Friday, October 3, 2014

Shangri-La {Part 2}

{This is Part 2 of this story.  If you haven't yet, please read Part 1 here. All these posts are in my 31 Days of Surprise Endings}

Mom spent half of the ride with her eyes wide and trained on the driver, mentally willing him to caution, and the other half with her eyes were squeezed tightly shut, and I knew from the subtle movements of her lips that she was praying.  

Dad, though, was the complete opposite, a portrait of elation.  Every twist of the infinitely twisty road offered him another opportunity to exclaim profusely at the beautiful scenery.  There were rugged cliffs looming high above us on one side of the road and plummeting on the other side towards a rocky river.  The further we went, the more we could see of the mountains, breathtaking in their height and capped in snow. 

Mom’s prayer and telepathy combination worked because finally, after an impossibly long day, we reached our destination.  She stood on shaky legs in the late afternoon sunlight and closed her eyes again, filling her lungs with the cold mountain air.  As she exhaled, she said, "Praise the Lord." 

Dad looked supremely happy as he took in the view.  The village hugged the craggy side of a mountain; below us was the river valley.  Some of the tallest mountains in the world pushed up towards the sky around us, many of them reaching elevations of more than twenty thousand feet. 

"Kids!" Dad said, the excitement in his voice barely controlled.  "Look! This is – or could be anyway –“ he almost choked with emotion before he whispered dramatically, "Shangri-La."

"Shangri-La?"  Jenny repeated, in that dubious tone eight-year-olds are so good at.  "What's that?" 

"Yeah, you know, this glorious place, this…" his voice broke as he was overcome with emotion and he nodded, thrusting his arms forward to indicate the scenery.  "It's Paradise."

I had my doubts.  Serious doubts.  For one thing, it seemed like Paradise would have a nicer place to stay. 

Our “hotel” was in a single-story bungalow with a low roof of corrugated tin painted kelly green, and the whitewashed walls of our room were completely unadorned.  While maybe not quite ugly, it was sparse, unattractive and most definitely uncomfortable.  It was the kind of room found in monasteries for those who believe their horrible sins must be atoned through discomfort.  A single bare bulb hanging from the ceiling cast feeble light around the room at night, and during the day, a little bit of sunlight came through a tiny window.  This place was slightly better than some of Dad's typical accommodations in that the bathroom was attached, and it had running water, but the water that came from the faucets had just melted off the nearby glaciers and was therefore barely warmer than freezing and heavily flecked with silt.  All the beds were the size of narrow army cots, with mattresses made from straw that poked through the rough, thin sheets and made me itch all night.

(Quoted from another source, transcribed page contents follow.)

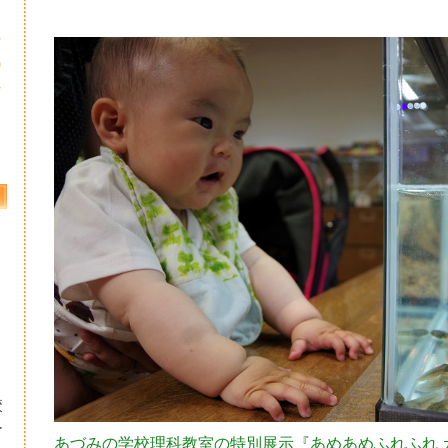
3
0
7
校
ー
あづみの学校理科教室の特別展示『あめあめふれふれ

One semi-pleasantry was that every meal was served on the porch, with its fantastic views of the valley and towering mountains.  Lunchtime, when the sun was at its zenith, was tolerably warm, but in the chilly mornings and evenings, this al fresco dining became less appealing.  And even though I didn't eat much during the five days we spent in Hunza, I still managed to come down with some kind of intestinal problem.  

We spent our days there traveling around the valley – hiking for miles along steep, rocky trails to where we could view the Batura glacier, visiting the old forts, walking through the quaint village with its orchards of apricot trees.  Every day, we heard artillery practice from the Pakistani army, and sometimes, there were loud explosions that shook the ground and made me jump.  I fearfully asked Dad what was happening, and he explained that we were near an army base, and that it was all just part of their daily routine of training. 

Finally, it was time for us to leave for Rawalpindi.